Today, more than 3,500 children are diagnosed annually with brain tumors, and it is the number one cancer cause of death in children 20 and under, Gillette said.

Kortney Rose Gillette passed away from a terminal brainstem glioma in April 2006, four months after her diagnosis, and her parents set up the foundation to honor her legacy and help other children through the promise of research.

“This tumor that Kortney had — there’s absolutely no therapy for it and every child dies from it, so from day one I have always wanted to fund research for that specific tumor,” Gillette said.

According to Gillette, since its inception, the Kortney Rose Foundation has raised funds to build a playground at Wolf Hill Elementary in Oceanport, Kortney’s old school and hosts Kortney’s Challenge, an annual family fun run/walk held at Monmouth Park Racetrack each August.

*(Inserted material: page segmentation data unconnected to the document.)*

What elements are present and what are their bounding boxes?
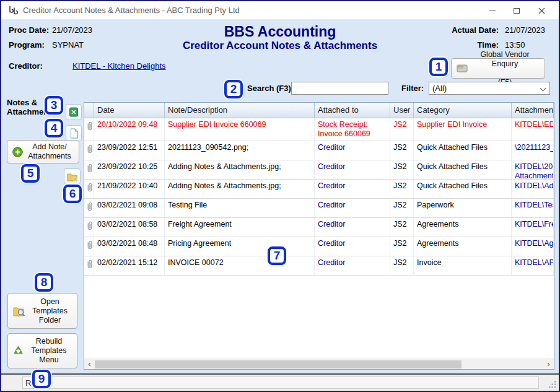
cell-attached-to[interactable]: Creditor	[315, 141, 390, 160]
paperclip-icon	[85, 220, 94, 231]
cell-attachment-link[interactable]: KITDEL\Tes	[512, 199, 554, 217]
add-note-attachments-button[interactable]: Add Note/ Attachments	[7, 140, 79, 163]
annotation-6: 6	[63, 185, 82, 203]
cell-attachment-link[interactable]: KITDEL\Add	[512, 180, 554, 198]
cell-category: Agreements	[414, 218, 512, 237]
paperclip-icon	[85, 163, 94, 173]
cell-category: Agreements	[414, 237, 512, 256]
resize-grip-icon[interactable]	[549, 381, 557, 389]
recycle-icon	[13, 346, 24, 356]
titlebar: Creditor Account Notes & Attachments - A…	[1, 1, 559, 20]
table-row[interactable]: 03/02/2021 08:48 Pricing Agreement Credi…	[84, 237, 554, 256]
cell-attachment-link[interactable]: KITDEL\EDI	[512, 118, 554, 141]
maximize-icon	[514, 8, 520, 14]
annotation-1: 1	[429, 58, 448, 76]
cell-note: Pricing Agreement	[165, 237, 315, 256]
open-templates-folder-label: Open Templates Folder	[25, 297, 77, 325]
table-row[interactable]: 03/02/2021 09:08 Testing File Creditor J…	[84, 199, 554, 218]
cell-note: Adding Notes & Attachments.jpg;	[165, 160, 315, 179]
cell-user: JS2	[390, 237, 414, 256]
filter-label: Filter:	[401, 84, 424, 93]
cell-attachment-link[interactable]: KITDEL\Frei	[512, 218, 554, 237]
excel-icon	[69, 107, 79, 117]
paperclip-icon	[85, 259, 94, 269]
maximize-button[interactable]	[504, 1, 529, 20]
cell-attached-to[interactable]: Creditor	[315, 218, 390, 237]
table-row[interactable]: 20/10/2022 09:48 Supplier EDI Invoice 66…	[84, 118, 554, 141]
scrollbar-thumb[interactable]	[95, 360, 462, 368]
gve-label-line1: Global Vendor Enquiry	[468, 50, 542, 69]
cell-attached-to[interactable]: Creditor	[315, 256, 390, 275]
cell-user: JS2	[390, 141, 414, 160]
global-vendor-enquiry-button[interactable]: Global Vendor Enquiry (F5)	[451, 58, 545, 79]
notes-attachments-table: Date Note/Description Attached to User C…	[84, 102, 554, 370]
column-attachment[interactable]: Attachment	[512, 103, 554, 118]
column-attached-to[interactable]: Attached to	[315, 103, 390, 118]
paperclip-icon	[85, 240, 94, 250]
cell-attached-to[interactable]: Creditor	[315, 199, 390, 217]
cell-user: JS2	[390, 118, 414, 141]
open-templates-folder-button[interactable]: Open Templates Folder	[7, 293, 77, 329]
cell-attachment-link[interactable]: KITDEL\202 Attachments	[512, 160, 554, 179]
table-row[interactable]: 03/02/2021 08:58 Freight Agreement Credi…	[84, 218, 554, 237]
annotation-3: 3	[45, 96, 63, 115]
scroll-right-arrow[interactable]: ›	[544, 360, 553, 369]
cell-attachment-link[interactable]: KITDEL\APE	[512, 256, 554, 275]
cell-category: Supplier EDI Invoice	[414, 118, 512, 141]
rebuild-templates-menu-button[interactable]: Rebuild Templates Menu	[7, 333, 77, 368]
cell-user: JS2	[390, 218, 414, 237]
window-title: Creditor Account Notes & Attachments - A…	[23, 6, 240, 15]
filter-selected-value: (All)	[432, 84, 447, 93]
table-row[interactable]: 02/02/2021 15:12 INVOICE 00072 Creditor …	[84, 256, 554, 276]
chevron-down-icon	[540, 85, 546, 92]
column-date[interactable]: Date	[94, 103, 165, 118]
filter-dropdown[interactable]: (All)	[429, 82, 550, 95]
annotation-4: 4	[45, 119, 63, 137]
cell-attached-to[interactable]: Stock Receipt: Invoice 660069	[315, 118, 390, 141]
paperclip-icon	[85, 182, 94, 193]
document-icon	[69, 128, 79, 139]
search-input[interactable]	[291, 82, 388, 95]
actual-date-value: 21/07/2023	[505, 25, 549, 35]
annotation-9: 9	[32, 370, 51, 388]
annotation-5: 5	[21, 164, 40, 183]
column-note-description[interactable]: Note/Description	[165, 103, 315, 118]
export-excel-button[interactable]	[66, 104, 82, 120]
add-plus-icon	[12, 147, 23, 157]
table-header: Date Note/Description Attached to User C…	[84, 103, 554, 118]
cell-attachment-link[interactable]: \20211123_	[512, 141, 554, 160]
cell-user: JS2	[390, 256, 414, 275]
cell-category: Quick Attached Files	[414, 141, 512, 160]
horizontal-scrollbar[interactable]: ‹ ›	[84, 359, 554, 369]
app-window: Creditor Account Notes & Attachments - A…	[0, 0, 560, 392]
column-user[interactable]: User	[390, 103, 414, 118]
new-note-button[interactable]	[66, 125, 82, 141]
status-message: R	[22, 377, 539, 389]
cell-attached-to[interactable]: Creditor	[315, 160, 390, 179]
cell-note: Testing File	[165, 199, 315, 217]
paperclip-icon	[85, 144, 94, 154]
creditor-label: Creditor:	[9, 61, 43, 71]
cell-date: 03/02/2021 09:08	[94, 199, 165, 217]
column-category[interactable]: Category	[414, 103, 512, 118]
cell-date: 02/02/2021 15:12	[94, 256, 165, 275]
cell-user: JS2	[390, 199, 414, 217]
cell-attached-to[interactable]: Creditor	[315, 180, 390, 198]
table-row[interactable]: 23/09/2022 10:25 Adding Notes & Attachme…	[84, 160, 554, 180]
vendor-box-icon	[457, 64, 468, 73]
cell-note: Freight Agreement	[165, 218, 315, 237]
scroll-left-arrow[interactable]: ‹	[85, 360, 94, 369]
quick-attach-folder-button[interactable]	[64, 168, 81, 185]
creditor-link[interactable]: KITDEL - Kitchen Delights	[72, 61, 166, 71]
cell-attachment-link[interactable]: KITDEL\Agr	[512, 237, 554, 256]
table-row[interactable]: 21/09/2022 10:40 Adding Notes & Attachme…	[84, 180, 554, 199]
minimize-button[interactable]	[479, 1, 504, 20]
close-icon	[538, 7, 545, 14]
paperclip-icon	[85, 121, 94, 131]
minimize-icon	[489, 11, 496, 11]
table-row[interactable]: 23/09/2022 12:51 20211123_090542.png; Cr…	[84, 141, 554, 160]
cell-attached-to[interactable]: Creditor	[315, 237, 390, 256]
close-button[interactable]	[529, 1, 554, 20]
cell-user: JS2	[390, 160, 414, 179]
actual-date-label: Actual Date:	[452, 25, 499, 35]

The foundation has also worked with local legislators to make May Brain Tumor Awareness Month throughout the state.

Last year, the foundation reached a milestone, donating more than $1 million to the pediatric brain tumor research program at CHOP.

Ninety-five percent of every dollar donated to the foundation goes directly to this research, and the foundation has also helped to establish the hospital’s Children’s Brain Tumor Tissue Consortium.

“We are really excited,” Gillette said. “CHOP is about to embark on a very large-scale collaborative, multi-institution research project that is geared toward finding some answers, and they are going to collaborate and share the findings from all the different research that different institutions are doing so … we are very excited to help fund that.

“Setting up a foundation is a huge undertaking, and not everyone can do it, and there are a lot of people who … want to get involved, but they can’t [set up] their own foundations … and I think if we all give a little bit of money to this collaborative, then it can allow this research to start and continue.”